**What you will do**.
Return each entry word for word. Leave the images out.
******
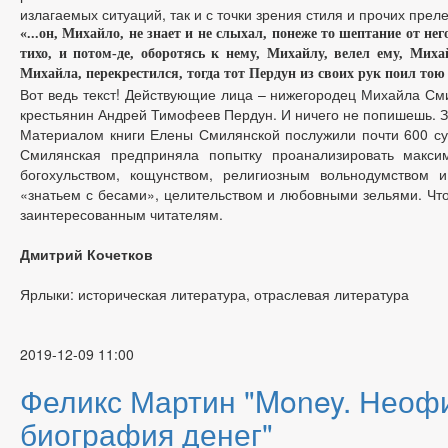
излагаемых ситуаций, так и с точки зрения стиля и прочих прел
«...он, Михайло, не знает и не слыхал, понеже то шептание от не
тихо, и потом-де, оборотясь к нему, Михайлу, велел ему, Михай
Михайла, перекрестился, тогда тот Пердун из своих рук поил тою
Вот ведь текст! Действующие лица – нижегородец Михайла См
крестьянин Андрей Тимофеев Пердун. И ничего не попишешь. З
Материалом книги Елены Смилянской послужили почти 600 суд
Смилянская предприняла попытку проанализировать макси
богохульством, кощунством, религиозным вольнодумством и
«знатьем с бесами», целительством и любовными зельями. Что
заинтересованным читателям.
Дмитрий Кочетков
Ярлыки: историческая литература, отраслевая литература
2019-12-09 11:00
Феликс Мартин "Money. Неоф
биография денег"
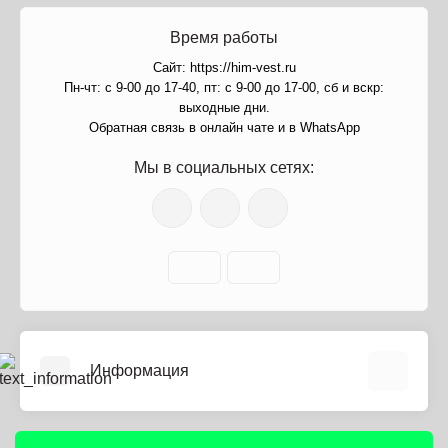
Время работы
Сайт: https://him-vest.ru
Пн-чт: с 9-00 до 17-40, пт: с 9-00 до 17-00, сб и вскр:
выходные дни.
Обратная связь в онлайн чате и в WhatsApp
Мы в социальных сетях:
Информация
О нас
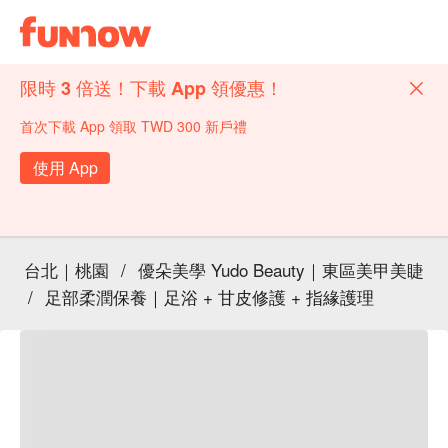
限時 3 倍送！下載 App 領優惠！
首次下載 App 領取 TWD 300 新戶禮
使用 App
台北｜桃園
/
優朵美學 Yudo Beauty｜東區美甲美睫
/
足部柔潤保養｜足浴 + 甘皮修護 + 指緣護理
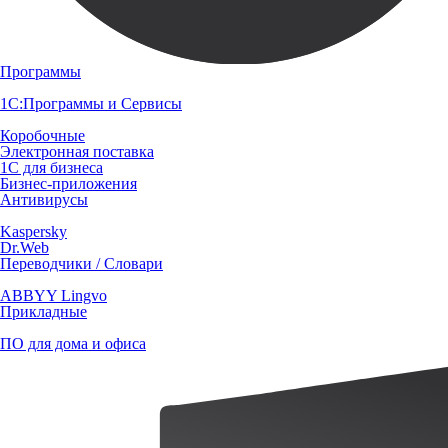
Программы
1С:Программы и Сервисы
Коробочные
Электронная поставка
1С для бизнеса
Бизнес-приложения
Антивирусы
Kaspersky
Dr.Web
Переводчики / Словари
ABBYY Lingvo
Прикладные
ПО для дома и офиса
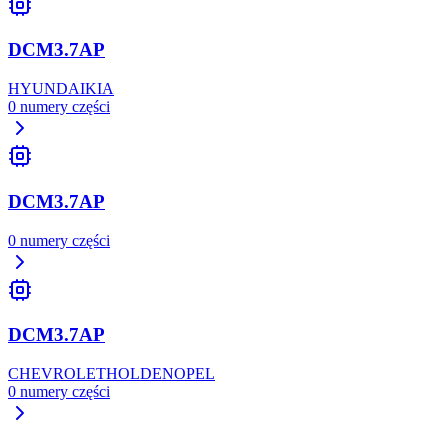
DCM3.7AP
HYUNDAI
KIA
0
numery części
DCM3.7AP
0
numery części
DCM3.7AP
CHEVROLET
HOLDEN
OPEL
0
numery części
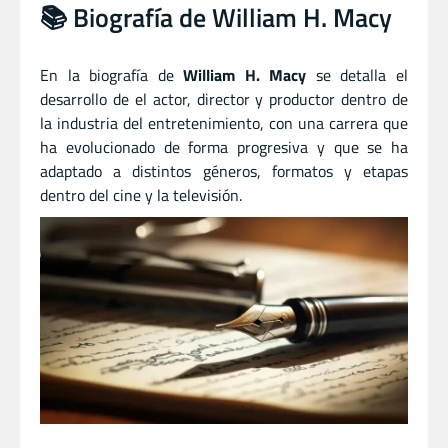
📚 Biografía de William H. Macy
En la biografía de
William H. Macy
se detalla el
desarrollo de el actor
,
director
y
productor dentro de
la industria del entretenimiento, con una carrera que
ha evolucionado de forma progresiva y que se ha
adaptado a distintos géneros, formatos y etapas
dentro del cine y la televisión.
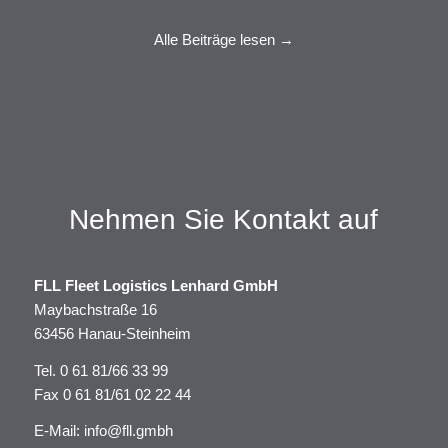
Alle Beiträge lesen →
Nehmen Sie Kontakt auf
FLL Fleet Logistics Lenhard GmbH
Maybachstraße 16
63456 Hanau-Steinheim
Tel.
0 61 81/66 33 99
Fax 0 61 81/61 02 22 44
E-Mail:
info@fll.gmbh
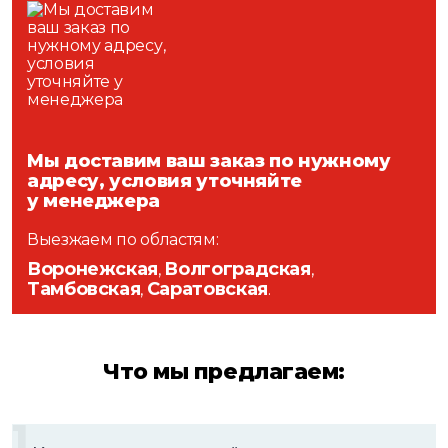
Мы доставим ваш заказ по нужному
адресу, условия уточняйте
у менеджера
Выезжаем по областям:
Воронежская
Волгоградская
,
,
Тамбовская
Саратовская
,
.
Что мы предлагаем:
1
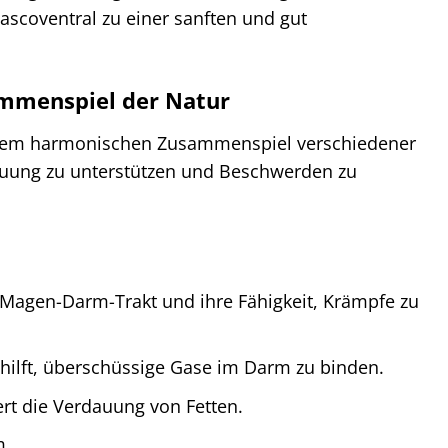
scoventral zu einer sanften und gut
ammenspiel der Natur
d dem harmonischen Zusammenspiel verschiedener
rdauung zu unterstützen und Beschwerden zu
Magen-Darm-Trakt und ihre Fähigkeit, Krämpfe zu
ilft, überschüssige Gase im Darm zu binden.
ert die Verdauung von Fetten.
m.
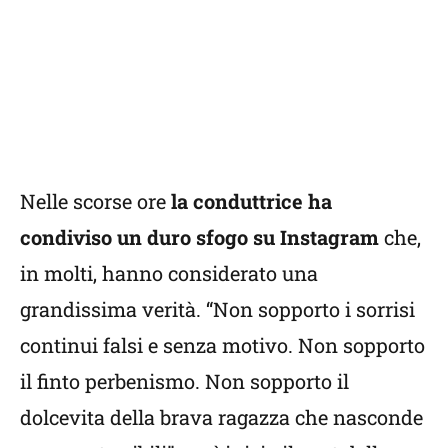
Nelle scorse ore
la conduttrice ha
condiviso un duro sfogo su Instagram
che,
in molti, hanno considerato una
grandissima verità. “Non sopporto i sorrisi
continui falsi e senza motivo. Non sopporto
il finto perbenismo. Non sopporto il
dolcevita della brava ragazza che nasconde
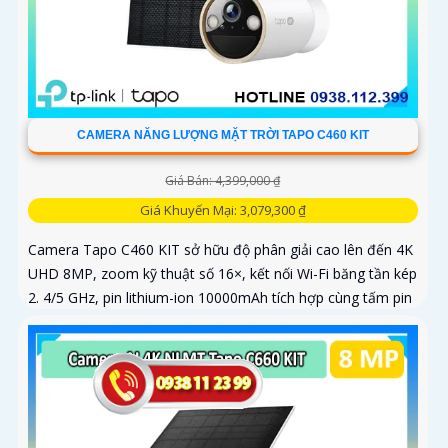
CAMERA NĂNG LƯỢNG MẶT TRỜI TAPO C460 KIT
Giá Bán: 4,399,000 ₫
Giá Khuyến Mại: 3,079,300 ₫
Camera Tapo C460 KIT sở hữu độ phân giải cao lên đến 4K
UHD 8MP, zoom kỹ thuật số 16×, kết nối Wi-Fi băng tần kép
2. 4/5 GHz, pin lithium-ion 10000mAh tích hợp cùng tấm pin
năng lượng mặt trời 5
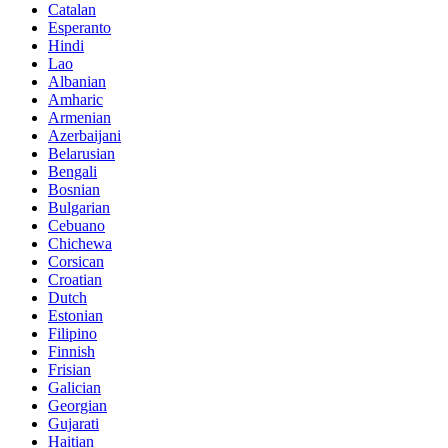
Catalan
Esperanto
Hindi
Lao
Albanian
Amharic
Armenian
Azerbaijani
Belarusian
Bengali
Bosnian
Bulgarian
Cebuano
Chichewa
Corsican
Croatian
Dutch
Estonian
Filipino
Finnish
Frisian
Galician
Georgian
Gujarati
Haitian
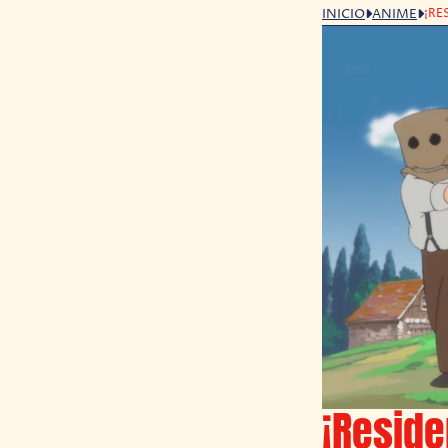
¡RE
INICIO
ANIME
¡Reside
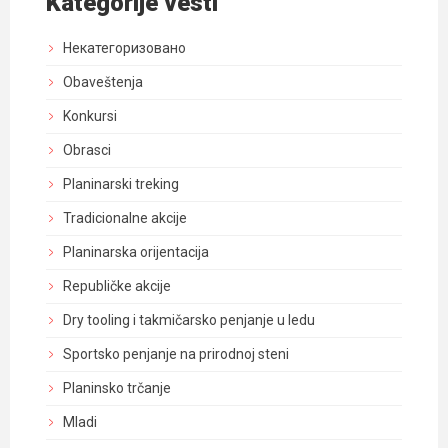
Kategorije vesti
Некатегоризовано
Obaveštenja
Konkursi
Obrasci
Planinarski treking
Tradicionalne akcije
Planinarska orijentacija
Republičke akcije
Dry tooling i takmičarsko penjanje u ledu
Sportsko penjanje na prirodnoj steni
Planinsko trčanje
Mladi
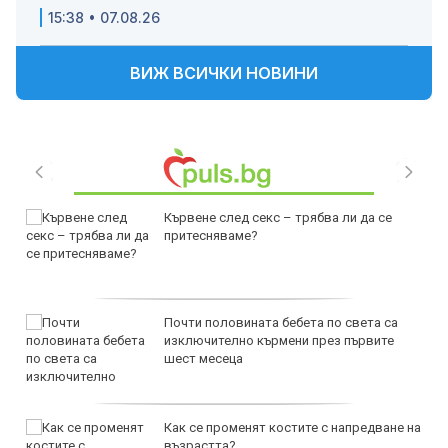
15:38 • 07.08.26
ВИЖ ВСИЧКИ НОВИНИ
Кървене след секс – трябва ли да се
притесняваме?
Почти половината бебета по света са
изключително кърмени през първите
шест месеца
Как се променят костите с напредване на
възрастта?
******
**Answer to this problem**.
излагаемых ситуаций, так и с точки зрения стиля и прочих прел
«...он, Михайло, не знает и не слыхал, понеже то шептание от не
тихо, и потом-де, оборотясь к нему, Михайлу, велел ему, Михай
Михайла, перекрестился, тогда тот Пердун из своих рук поил тою
Вот ведь текст! Действующие лица – нижегородец Михайла См
крестьянин Андрей Тимофеев Пердун. И ничего не попишешь. З
Материалом книги Елены Смилянской послужили почти 600 суд
Смилянская предприняла попытку проанализировать макси
богохульством, кощунством, религиозным вольнодумством и
«знатьем с бесами», целительством и любовными зельями. Что
заинтересованным читателям.
Дмитрий Кочетков
Ярлыки: историческая литература, отраслевая литература
2019-12-09 11:00
Феликс Мартин "Money. Неоф
биография денег"
Время работы
Сайт: https://him-vest.ru
Пн-чт: с 9-00 до 17-40, пт: с 9-00 до 17-00, сб и вскр:
выходные дни.
Обратная связь в онлайн чате и в WhatsApp
Мы в социальных сетях:
Информация
О нас
限時 3 倍送！下載 App 領優惠！
首次下載 App 領取 TWD 300 新戶禮
使用 App
台北｜桃園
/
優朵美學 Yudo Beauty｜東區美甲美睫
/
足部柔潤保養｜足浴 + 甘皮修護 + 指緣護理
Программы
1С:Программы и Сервисы
Коробочные
Электронная поставка
1С для бизнеса
Бизнес-приложения
Антивирусы
Kaspersky
Dr.Web
Переводчики / Словари
ABBYY Lingvo
Прикладные
ПО для дома и офиса
DCM3.7AP
HYUNDAI
KIA
0
numery części
DCM3.7AP
0
numery części
DCM3.7AP
CHEVROLET
HOLDEN
OPEL
0
numery części
📚 Biografía de William H. Macy
En la biografía de
William H. Macy
se detalla el
desarrollo de el actor
,
director
y
productor dentro de
la industria del entretenimiento, con una carrera que
ha evolucionado de forma progresiva y que se ha
adaptado a distintos géneros, formatos y etapas
dentro del cine y la televisión.
Alle Beiträge lesen →
Nehmen Sie Kontakt auf
FLL Fleet Logistics Lenhard GmbH
Maybachstraße 16
63456 Hanau-Steinheim
Tel.
0 61 81/66 33 99
Fax 0 61 81/61 02 22 44
E-Mail:
info@fll.gmbh
Мы доставим ваш заказ по нужному
адресу, условия уточняйте
у менеджера
Выезжаем по областям:
Воронежская
Волгоградская
,
,
Тамбовская
Саратовская
,
.
Что мы предлагаем:
1
scoventral zu einer sanften und gut
ammenspiel der Natur
d dem harmonischen Zusammenspiel verschiedener
rdauung zu unterstützen und Beschwerden zu
Magen-Darm-Trakt und ihre Fähigkeit, Krämpfe zu
ilft, überschüssige Gase im Darm zu binden.
ert die Verdauung von Fetten.
m.
Nelle scorse ore
la conduttrice ha
condiviso un duro sfogo su Instagram
che,
in molti, hanno considerato una
grandissima verità. “Non sopporto i sorrisi
continui falsi e senza motivo. Non sopporto
il finto perbenismo. Non sopporto il
dolcevita della brava ragazza che nasconde
CAMERA NĂNG LƯỢNG MẶT TRỜI TAPO C460 KIT
Giá Bán: 4,399,000 ₫
Giá Khuyến Mại: 3,079,300 ₫
Camera Tapo C460 KIT sở hữu độ phân giải cao lên đến 4K
UHD 8MP, zoom kỹ thuật số 16×, kết nối Wi-Fi băng tần kép
2. 4/5 GHz, pin lithium-ion 10000mAh tích hợp cùng tấm pin
năng lượng mặt trời 5
Catalan
Esperanto
Hindi
Lao
Albanian
Amharic
Armenian
Azerbaijani
Belarusian
Bengali
Bosnian
Bulgarian
Cebuano
Chichewa
Corsican
Croatian
Dutch
Estonian
Filipino
Finnish
Frisian
Galician
Georgian
Gujarati
Haitian
¡RE
INICIO
ANIME
¡Reside
Kategorije vesti
Некатегоризовано
Obaveštenja
Konkursi
Obrasci
Planinarski treking
Tradicionalne akcije
Planinarska orijentacija
Republičke akcije
Dry tooling i takmičarsko penjanje u ledu
Sportsko penjanje na prirodnoj steni
Planinsko trčanje
Mladi
15:38 • 07.08.26
ВИЖ ВСИЧКИ НОВИНИ
Кървене след секс – трябва ли да се
притесняваме?
Почти половината бебета по света са
изключително кърмени през първите
шест месеца
Как се променят костите с напредване на
възрастта?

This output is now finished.